__Directions__
Show only those lines of the entries where the string "teacher" is found.

▶

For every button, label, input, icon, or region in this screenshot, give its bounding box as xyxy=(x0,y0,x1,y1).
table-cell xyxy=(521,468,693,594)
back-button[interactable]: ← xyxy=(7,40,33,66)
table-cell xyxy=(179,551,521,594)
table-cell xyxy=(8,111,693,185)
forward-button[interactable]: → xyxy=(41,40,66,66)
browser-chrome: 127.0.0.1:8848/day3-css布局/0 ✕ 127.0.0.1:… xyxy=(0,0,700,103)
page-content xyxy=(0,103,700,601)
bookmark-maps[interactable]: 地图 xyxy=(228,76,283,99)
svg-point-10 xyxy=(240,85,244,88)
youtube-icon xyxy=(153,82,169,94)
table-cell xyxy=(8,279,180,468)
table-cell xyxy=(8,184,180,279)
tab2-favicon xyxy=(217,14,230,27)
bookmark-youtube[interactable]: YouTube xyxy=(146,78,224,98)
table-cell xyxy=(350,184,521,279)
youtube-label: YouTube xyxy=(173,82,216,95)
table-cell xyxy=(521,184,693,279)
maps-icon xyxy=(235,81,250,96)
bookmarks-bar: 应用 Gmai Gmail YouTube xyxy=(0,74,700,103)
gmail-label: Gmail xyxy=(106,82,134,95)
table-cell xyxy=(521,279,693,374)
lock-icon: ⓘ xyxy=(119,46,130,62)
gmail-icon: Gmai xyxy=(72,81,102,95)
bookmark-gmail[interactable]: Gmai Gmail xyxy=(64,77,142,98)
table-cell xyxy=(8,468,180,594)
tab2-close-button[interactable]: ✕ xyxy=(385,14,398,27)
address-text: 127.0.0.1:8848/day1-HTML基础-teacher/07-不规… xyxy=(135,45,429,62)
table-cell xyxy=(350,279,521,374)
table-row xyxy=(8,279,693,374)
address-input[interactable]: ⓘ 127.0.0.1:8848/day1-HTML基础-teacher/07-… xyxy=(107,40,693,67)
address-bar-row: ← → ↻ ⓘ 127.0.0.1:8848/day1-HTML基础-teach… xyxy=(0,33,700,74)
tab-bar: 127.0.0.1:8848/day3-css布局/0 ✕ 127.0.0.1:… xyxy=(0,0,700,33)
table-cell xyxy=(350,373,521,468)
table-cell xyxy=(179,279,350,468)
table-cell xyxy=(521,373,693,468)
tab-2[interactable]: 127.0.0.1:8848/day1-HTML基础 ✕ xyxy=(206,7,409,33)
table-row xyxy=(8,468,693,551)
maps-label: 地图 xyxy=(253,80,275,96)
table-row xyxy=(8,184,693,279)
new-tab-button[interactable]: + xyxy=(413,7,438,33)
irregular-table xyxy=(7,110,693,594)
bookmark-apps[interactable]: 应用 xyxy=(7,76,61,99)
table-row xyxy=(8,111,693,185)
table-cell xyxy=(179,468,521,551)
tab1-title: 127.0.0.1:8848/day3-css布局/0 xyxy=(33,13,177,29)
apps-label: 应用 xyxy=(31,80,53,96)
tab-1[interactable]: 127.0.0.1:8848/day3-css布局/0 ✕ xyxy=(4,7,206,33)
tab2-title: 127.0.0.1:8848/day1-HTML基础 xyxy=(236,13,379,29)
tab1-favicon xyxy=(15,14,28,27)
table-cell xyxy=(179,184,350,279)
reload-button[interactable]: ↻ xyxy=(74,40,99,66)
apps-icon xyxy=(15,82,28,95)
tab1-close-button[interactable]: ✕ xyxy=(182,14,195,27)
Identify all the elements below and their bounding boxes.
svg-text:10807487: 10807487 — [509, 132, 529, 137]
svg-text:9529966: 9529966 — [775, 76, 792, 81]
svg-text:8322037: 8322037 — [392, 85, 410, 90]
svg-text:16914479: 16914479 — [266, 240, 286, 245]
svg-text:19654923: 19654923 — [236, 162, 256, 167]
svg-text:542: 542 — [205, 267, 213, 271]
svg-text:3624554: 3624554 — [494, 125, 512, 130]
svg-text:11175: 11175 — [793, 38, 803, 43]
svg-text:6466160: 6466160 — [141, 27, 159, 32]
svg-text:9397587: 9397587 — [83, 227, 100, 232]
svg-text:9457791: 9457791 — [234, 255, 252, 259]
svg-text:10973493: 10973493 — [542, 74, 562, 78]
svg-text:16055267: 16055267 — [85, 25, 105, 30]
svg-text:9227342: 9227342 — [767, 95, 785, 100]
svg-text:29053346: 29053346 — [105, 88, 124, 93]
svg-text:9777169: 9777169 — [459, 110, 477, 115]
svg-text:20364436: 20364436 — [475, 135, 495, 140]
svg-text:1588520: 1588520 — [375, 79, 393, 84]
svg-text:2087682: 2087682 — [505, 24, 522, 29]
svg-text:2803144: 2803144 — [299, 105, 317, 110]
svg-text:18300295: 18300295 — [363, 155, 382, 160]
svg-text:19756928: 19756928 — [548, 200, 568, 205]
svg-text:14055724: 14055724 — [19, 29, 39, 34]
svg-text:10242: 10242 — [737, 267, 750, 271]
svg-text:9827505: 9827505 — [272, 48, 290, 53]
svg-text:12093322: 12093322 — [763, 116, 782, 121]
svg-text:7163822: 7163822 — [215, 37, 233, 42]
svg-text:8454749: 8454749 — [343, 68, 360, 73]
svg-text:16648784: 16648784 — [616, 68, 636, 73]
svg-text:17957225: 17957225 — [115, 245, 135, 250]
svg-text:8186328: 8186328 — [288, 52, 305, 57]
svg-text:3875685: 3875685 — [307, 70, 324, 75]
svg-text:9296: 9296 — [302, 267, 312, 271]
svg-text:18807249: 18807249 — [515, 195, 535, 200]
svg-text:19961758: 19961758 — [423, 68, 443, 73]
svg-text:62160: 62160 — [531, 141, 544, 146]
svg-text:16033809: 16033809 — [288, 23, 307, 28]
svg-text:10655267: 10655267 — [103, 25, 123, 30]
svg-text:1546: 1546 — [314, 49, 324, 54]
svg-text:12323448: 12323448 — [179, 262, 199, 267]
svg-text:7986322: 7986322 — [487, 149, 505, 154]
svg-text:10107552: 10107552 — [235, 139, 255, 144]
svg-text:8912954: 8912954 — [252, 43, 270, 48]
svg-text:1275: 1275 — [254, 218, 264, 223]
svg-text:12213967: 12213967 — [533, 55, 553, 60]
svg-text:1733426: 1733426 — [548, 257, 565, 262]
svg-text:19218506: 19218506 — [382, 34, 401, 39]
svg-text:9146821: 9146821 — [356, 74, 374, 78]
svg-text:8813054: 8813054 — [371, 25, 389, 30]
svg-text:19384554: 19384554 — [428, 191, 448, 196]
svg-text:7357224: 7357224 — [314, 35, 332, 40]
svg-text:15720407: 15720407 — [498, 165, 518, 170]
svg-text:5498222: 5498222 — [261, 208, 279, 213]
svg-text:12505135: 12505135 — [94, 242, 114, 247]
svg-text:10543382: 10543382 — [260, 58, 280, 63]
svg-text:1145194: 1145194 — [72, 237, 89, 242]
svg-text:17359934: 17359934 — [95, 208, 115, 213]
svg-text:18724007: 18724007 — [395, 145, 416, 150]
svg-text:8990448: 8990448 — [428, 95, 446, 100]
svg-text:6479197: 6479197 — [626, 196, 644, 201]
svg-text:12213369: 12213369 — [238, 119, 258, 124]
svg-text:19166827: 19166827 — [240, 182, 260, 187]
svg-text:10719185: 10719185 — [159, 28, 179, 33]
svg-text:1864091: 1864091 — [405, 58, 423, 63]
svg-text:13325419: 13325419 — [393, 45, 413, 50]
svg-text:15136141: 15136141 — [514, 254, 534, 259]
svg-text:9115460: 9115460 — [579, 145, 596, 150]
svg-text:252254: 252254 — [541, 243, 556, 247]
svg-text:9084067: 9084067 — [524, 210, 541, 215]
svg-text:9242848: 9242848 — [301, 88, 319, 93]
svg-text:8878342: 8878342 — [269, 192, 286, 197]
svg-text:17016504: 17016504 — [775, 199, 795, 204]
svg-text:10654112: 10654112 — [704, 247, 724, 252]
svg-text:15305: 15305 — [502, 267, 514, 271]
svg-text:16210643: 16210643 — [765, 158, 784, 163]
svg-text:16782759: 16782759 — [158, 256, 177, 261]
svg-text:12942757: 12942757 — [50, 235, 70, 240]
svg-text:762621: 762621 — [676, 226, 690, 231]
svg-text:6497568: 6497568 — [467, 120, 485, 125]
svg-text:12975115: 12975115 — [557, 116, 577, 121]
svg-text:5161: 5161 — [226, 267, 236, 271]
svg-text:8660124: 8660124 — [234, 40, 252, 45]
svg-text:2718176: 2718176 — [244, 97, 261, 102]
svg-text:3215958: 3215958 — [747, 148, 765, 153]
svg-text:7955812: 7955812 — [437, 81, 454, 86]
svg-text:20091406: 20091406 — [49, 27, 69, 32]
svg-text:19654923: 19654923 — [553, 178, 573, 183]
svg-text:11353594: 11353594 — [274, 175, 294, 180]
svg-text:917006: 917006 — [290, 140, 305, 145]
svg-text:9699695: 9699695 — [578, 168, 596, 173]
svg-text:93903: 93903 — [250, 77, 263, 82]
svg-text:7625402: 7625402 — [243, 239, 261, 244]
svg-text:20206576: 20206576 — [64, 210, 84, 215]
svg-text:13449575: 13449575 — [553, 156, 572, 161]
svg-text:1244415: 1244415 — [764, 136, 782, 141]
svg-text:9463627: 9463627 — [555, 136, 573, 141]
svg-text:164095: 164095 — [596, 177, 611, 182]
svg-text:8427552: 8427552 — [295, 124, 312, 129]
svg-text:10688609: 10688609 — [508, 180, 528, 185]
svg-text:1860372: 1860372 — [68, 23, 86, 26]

◀

__Result of this exercise__
address-text: 127.0.0.1:8848/day1-HTML基础-teacher/07-不规… xyxy=(135,45,429,62)
address-input[interactable]: ⓘ 127.0.0.1:8848/day1-HTML基础-teacher/07-… xyxy=(107,40,693,67)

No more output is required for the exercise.